Jeff Coffin of Bela Fleck & the Flecktones had signed on for the summer while Moore was recovering.

“[Jeff] was kind of like — what’s the word I want to use? — the shiny side of the whole thing,” Reynolds said. “He stepped in with a day’s notice and played, and from then on, it just got better and better.”

Whether playing solo or with a band, Reynolds’ writing process doesn’t change.

“When with a band, you’ve got to think about all the parts in detail, especially the drums and the bass,” he said. “Playing a solo acoustic guitar, you kind of work out all the little parts.

“The writing of the actual music comes from all different kinds of experiences. Up until the tour this summer, which was a big blur, I’d been writing something every day, even if it’s just a little idea.”

Reynolds grew up as a nomadic “Army brat” inspired by Jimi Hendrix, The Beatles, Black Sabbath, Led Zeppelin, early Genesis — pretty much everything out of the late ’60s/early ’70s.

“This band called Aphrodite’s Child, in particular, had a record called ‘666’ that was their ultimate thing, but I realize now it’s just a great work of art on par with The Beatles’ ‘Sgt. Pepper,’” he said. “All that stuff that was around then was kind of a golden era for anyone growing up then.”

Reynolds also cites a few bands that might not fall into a normal classic rock category, but are veteran bands nonetheless: Nine Inch Nails, Deftones and Meshuggah.

“They’ve been around long enough to know that that’s classic, and it’s not going to go away, period,” he said. “Anybody who likes rock ‘n’ roll that isn’t stuck to one period will recognize that.”

Currently, Reynolds is into a few CDs he picked up in Brazil.

“Amazing samba jazz-like music,” said the guitarist, who played a lot of jazz in the ’80s and ’90s. “This music reinvigorates my interest in, at least, the samba jazz coming from down there because it’s just so happening.”

Unlike many musicians, TR3 has an open-door policy for taping shows.

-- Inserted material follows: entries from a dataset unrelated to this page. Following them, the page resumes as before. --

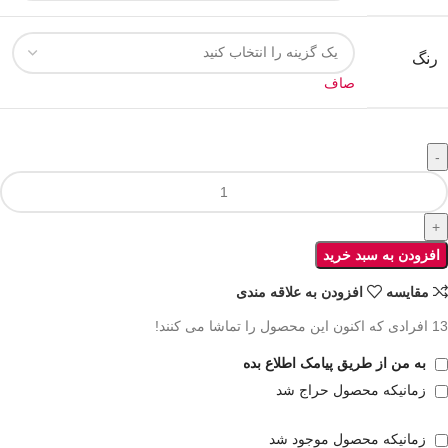
رنگ
صاف
افزودن به سبد خرید
مقايسه
افزودن به علاقه مندی
13
افرادی که اکنون این محصول را تماشا می کنند!
به من از طریق پیامک اطلاع بده
زمانیکه محصول حراج شد
زمانیکه محصول موجود شد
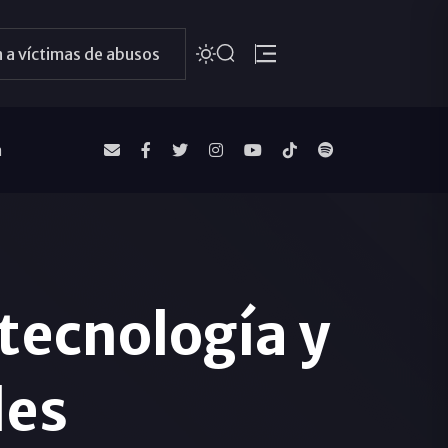
 a víctimas de abusos
a
 tecnología y
des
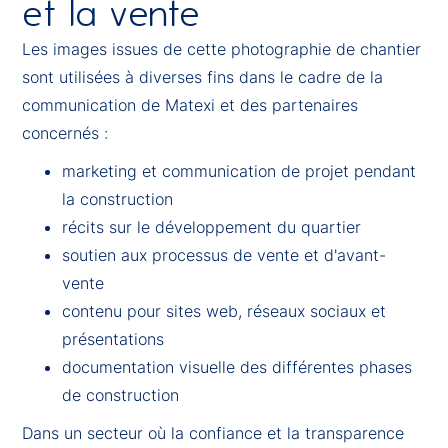
et la vente
Les images issues de cette photographie de chantier
sont utilisées à diverses fins dans le cadre de la
communication de Matexi et des partenaires
concernés :
marketing et communication de projet pendant
la construction
récits sur le développement du quartier
soutien aux processus de vente et d'avant-
vente
contenu pour sites web, réseaux sociaux et
présentations
documentation visuelle des différentes phases
de construction
Dans un secteur où la confiance et la transparence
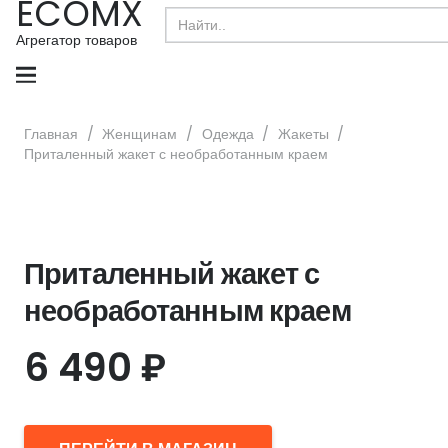
ECOMX
Search
for:
Агрегатор товаров
Главная
/
Женщинам
/
Одежда
/
Жакеты
/
Приталенный жакет с необработанным краем
Приталенный жакет с
необработанным краем
6 490
₽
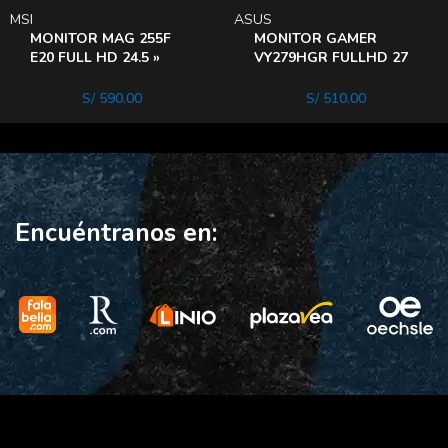
MSI
ASUS
MONITOR MAG 255F
MONITOR GAMER
E20 FULL HD 24.5 »
VY279HGR FULLHD 27
RAPID IPS 200HZ 0.5MS
» IPS 120HZ 1MS
HDR ready AI
GAMEPLUS EYE CARE
S/
590.00
S/
510.00
Encuéntranos en:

“You just have to let go of it and let people listen to your mistakes … music is different every day,” Reynolds said, though he’s not a fan of bootlegs himself. “I tend to prefer when the artist makes a record and they’re able to finesse it a bit. A lot of the great bootlegs I’ve heard have been made into better-produced CDs that are more like something you want to put on a stereo that sounds really big and great.”

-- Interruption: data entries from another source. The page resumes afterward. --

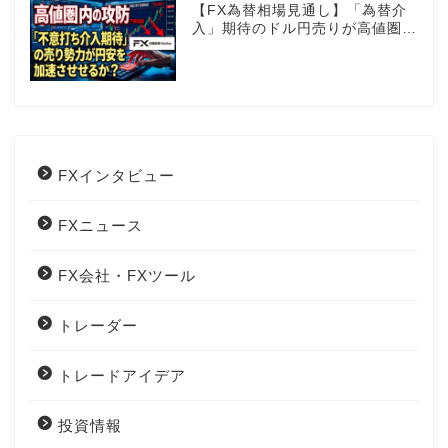
【FX為替相場見通し】「為替介
入」期待のドル円売りが高値圏を
維持させる!?
FXインタビュー
FXニュース
FX会社・FXツール
トレーダー
トレードアイデア
投資情報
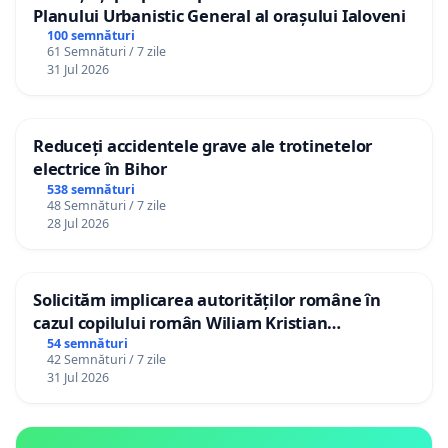
Planului Urbanistic General al orașului Ialoveni
100 semnături
61 Semnături / 7 zile
31 Jul 2026
Reduceți accidentele grave ale trotinetelor
electrice în Bihor
538 semnături
48 Semnături / 7 zile
28 Jul 2026
Solicităm implicarea autorităților române în
cazul copilului român Wiliam Kristian
Gheorghe, aflat în plasament în Danemarca de
54 semnături
42 Semnături / 7 zile
12 ani
31 Jul 2026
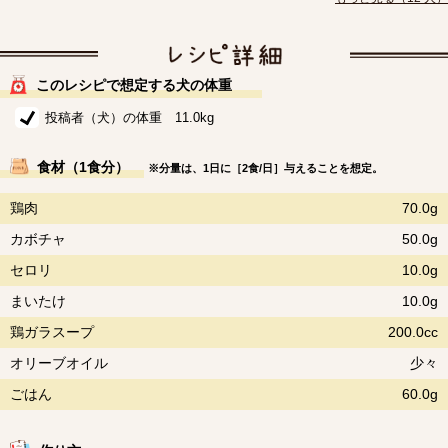
このレシピで想定する犬の体重
投稿者（犬）の体重 11.0kg
食材（1食分）
※分量は、1日に［2食/日］与えることを想定。
鶏肉
70.0g
カボチャ
50.0g
セロリ
10.0g
まいたけ
10.0g
鶏ガラスープ
200.0cc
オリーブオイル
少々
ごはん
60.0g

After his crazy summer, what could possibly be next for Reynolds?

“I have a record that TR3 recorded that will hopefully come out at the beginning of the year,” he replied. “I’m really excited about that — it’s mastered and sounds really nice. It’s got that classic sound, it’s really fat and played in this really nice studio.”

And, naturally, another tour will follow.